Sleeves for the Robe Anglais


Sleeves with elbows set
Originally uploaded by Catrijn.
I decided that I wanted really simple sleeves to go with this dress, so I drafted these from one of the examples in Arnold's Patterns of Fashion. They came together really nicely and happened to fit well with only the most minor of adjustments (I needed a little more flare at the top of the seam). They're lined in a lightweight linen, a bit nicer and finer than the medium-weight I used for the bodice lining.

01 August 2010

Project déjà vu


Robe Anglais progress, front
Originally uploaded by Catrijn.
At first glance, this progress photo on my 18th c. dress looks a lot like the previous one that I posted last year. But in the details, there's actually been some progress. The petticoat is hemmed, and many of the bodice seams are sewn rather than pinned or basted. I turned up a deep seam allowance on the lower edge of the bodice, which helps the waist-to-hip transition not seem so severe. (These gowns do have low waists, significantly bellow the natural waist, but it's still possible to make them too low.)

In the photo, the skirt pleats are pinned in but not sewn, and only draped into place under the bodice edge. Also, the front opening is just messily pinned to the stays to hold it in place temporarily. I've since sewn down the pleats and pinned the whole section to where it will attach to the bodice (interior exterior). Because I got ahead of myself and finished the lining and outer fabric of the bodice together at the lower edge, that leaves the top of the skirt with raw edges exposed on the inside of the dress, but I'm not going to re-do it just so that I can hide them between the bodice layers - this is technically just my practice gown, and no one will see!

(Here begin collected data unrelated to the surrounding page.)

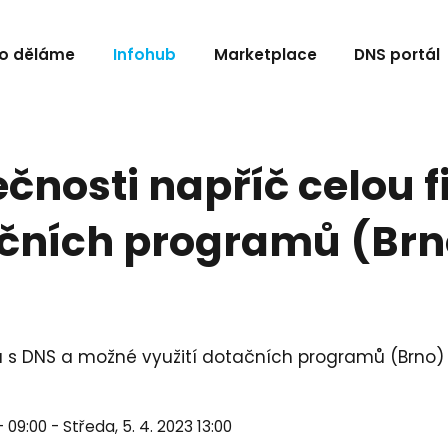
o děláme
Infohub
Marketplace
DNS portál
čnosti napříč celou 
ačních programů (Brn
- 09:00 - Středa, 5. 4. 2023 13:00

I'm pretty confident about the fit of it at this point, so the next steps will be putting in hidden hooks and eyes for front closure, making minor adjustments around the neckline and shoulders, and adding sleeves.

29 June 2010

Accessories: Partlet Edition


Partlet
Originally uploaded by Catrijn.
I recently finished a simple partlet that I hope to wear with my Kampfrau dress. It's a lightweight coating-style black wool, lined with lightweight white linen because I can be very sensitive to wool around my neck. I'm not really going to talk about the design of it, since I used someone else's pattern rather than doing my own research, but there are a couple finishing details that are worth mentioning.

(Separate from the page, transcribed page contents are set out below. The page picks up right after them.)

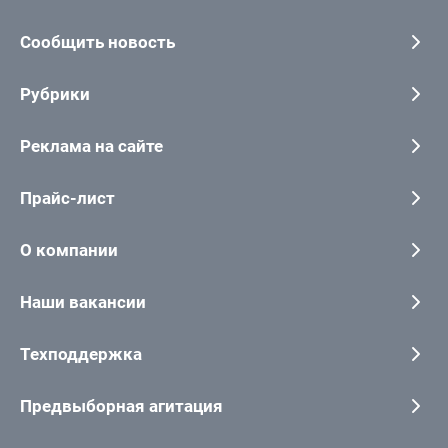
Сообщить новость
Рубрики
Реклама на сайте
Прайс-лист
О компании
Наши вакансии
Техподдержка
Предвыборная агитация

The first is that the linen ties that are used for the side fastenings extend under the hem all the way around the bottom edge, both front and back. This should reduce the danger of stress on the corners pulling the partlet out of shape, since the tabby tape is quite sturdy and unlikely to stretch.

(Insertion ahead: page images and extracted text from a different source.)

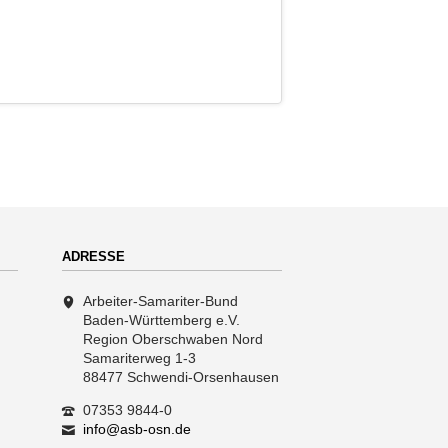
ADRESSE
Arbeiter-Samariter-Bund
Baden-Württemberg e.V.
Region Oberschwaben Nord
Samariterweg 1-3
88477 Schwendi-Orsenhausen
07353 9844-0
info@asb-osn.de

The second thing is the way that the lining is attached. With a garment like this, you really don't want the lining to shift around or peek out at the sides, which can happen with a simple bag lining. After assembling the outer fabric, I attached the lining pieces one-by-one, directly to the outer fabric. To get them lined up correctly, start by laying the matching pieces out flat, wrong sides together. Pin outwards from the center, allowing the edges to be uneven if matching them would cause the lining to pucker. Once you've pinned to within a couple centimeters of the edge, then you can turn the two raw edges toward each other and pin together, and any slack is taken up by simply allowing it to have a deeper seam allowance. You do this all around the edges, and also possibly at the internal seams, but I choose to leave the seams until both lining pieces were in, and then sew those pieces together while simultaneously catching them down to the seam allowances from the outer fabric. There's a photo of the stitches I used, but I should note that they're just what seemed to work at the time, rather than being especially documentable.

14 June 2010

Off-topic: where I've been

We interrupt your regularly scheduled programming for this important announcement:

It's been very quiet here, but there's a good reason for that. Last week, I successfully defended my Ph.D. thesis, completing many years of hard work to earn my degree. My professional field is unrelated to historical clothing, so I'm not going to go into details here, but with that finished, I may have more time to return to my hobbies. I've got a little time off before I start my new job, so I hope to get back in the swing of things soon!

05 April 2010

Housebook dress: Finished


Housebook dress
Originally uploaded by Catrijn.
I've covered the inspiration and construction in previous posts, so there's not a lot to say other than here's the finished product.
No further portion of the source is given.